In short. It is not mathematics in the sense that many computer science folks might initially assume when they hear of talk of "rules" and "decisions" and so on. However it arguably is mathematics in some other ways. Leveraging the citation graph is a very mathematical thing. Weighing up the pros and cons of legal argument strategies often exhibits properties familiar from optimization problems and game theory.

It is in these latter senses of "mathematical" that most of the recent surge in interest in computational law have arisen. In particular, machine learning and neural network-centric approaches to artificial intelligence are re-igniting interest in computational law after an overall disappointing outcome in the Eighties. Back then, rule-centric approaches prevailed and although there have been some noticeable successes in areas such as income tax calculation, rules-based approaches have largely run out of steam in my opinion.
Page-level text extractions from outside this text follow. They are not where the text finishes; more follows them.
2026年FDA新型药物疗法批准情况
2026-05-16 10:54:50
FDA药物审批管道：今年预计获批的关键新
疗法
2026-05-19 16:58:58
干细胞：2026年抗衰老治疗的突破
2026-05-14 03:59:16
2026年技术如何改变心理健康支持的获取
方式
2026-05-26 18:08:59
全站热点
The citation network - and in particular - how the citation network changed over time, is, in my opinion, the key to unlocking computational law. I do not think it is stretching things to state that the citation network is the underlying DNA that holds the world of law together. Rather that seek to replace this DNA - in all its magnificent power and complexity - with nice tidy lego-bricks of conditional logic and data objects, we need to embrace it. Of course it has its flaws. Nothing is perfect. But it is the way it is, for the most part, for good reasons. We will make progress in computational law faster if more computing folk understand the world of law for what it is - as opposed to what they might initially think it is at a high level, or perhaps wish it to be.
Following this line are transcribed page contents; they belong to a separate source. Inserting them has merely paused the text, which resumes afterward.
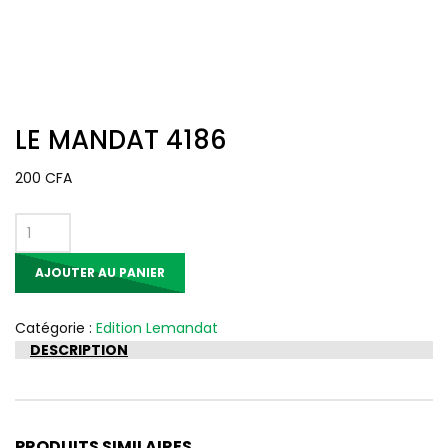
LE MANDAT 4186
200
CFA
quantité
de
AJOUTER AU PANIER
LE
MANDAT
4186
Catégorie :
Edition Lemandat
DESCRIPTION
PRODUITS SIMILAIRES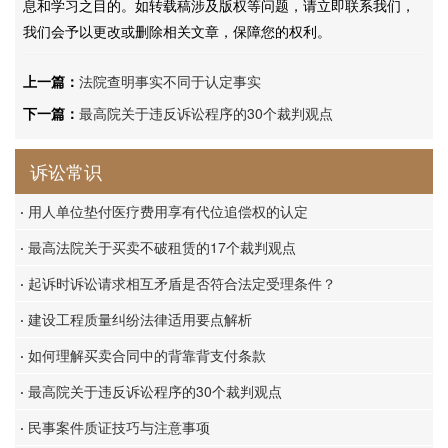
息和学习之目的。如转载稿涉及版权等问题，请立即联系我们，
我们会予以更改或删除相关文章，保障您的权利。
上一篇：
法院查明事实不同于认定事实
下一篇：
最高院关于违反诉讼程序的30个裁判观点
诉讼常识
·
用人单位垫付医疗费用享有代位追偿权的认定
·
最高法院关于买卖不破租赁的17个裁判观点
·
起诉时诉讼请求相互矛盾是否符合法定受理条件？
·
建设工程质量纠纷法律适用要点解析
·
如何理解买卖合同中的背靠背支付条款
·
最高院关于违反诉讼程序的30个裁判观点
·
民事案件质证技巧与注意事项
I hope this series of blog posts has helped in some small way, to show what it really is. At least, from my perspective which of course, is just one persons opinion. As we have seen in this series of posts on law - "opinion" is as good as it gets in law. Again, finally, this not a bug. It is a feature...In my opinion:-)


Saurabh Shekhar Verma said...

I really enjoyed reading this series of blog posts, found it very informative. Highly appreciated.

Sean McGrath said...

Thanks. I have a lot more I would like to add related to Deep Learning, Smart Contracts, Blockchain and NLP but I will need to take a little while to better formulate my thoughts on these into a series of posts. The rough plan is to close the loop back to John Searle's Chinese Room Argument in a hopefully useful way.

Saurabh Shekhar Verma said...

I am very much looking forward to it, there are so many implicit references to machine learning (for my biased brain almost all), actually these posts can be used to explain how deep learning techniques are performing better than other shallow machine learning techniques. In deep leaning we let the algorithm to make its own representation of the data and then chain of opinions, which should be aligned to the end result which also may be an opinion (that final opinion, human can also make sense of it). Like a big virtual box or a big virtual box containing several other virtual boxes inside.

Though, I thought earlier it was a last blog post of this series. Good to hear that, that there are more.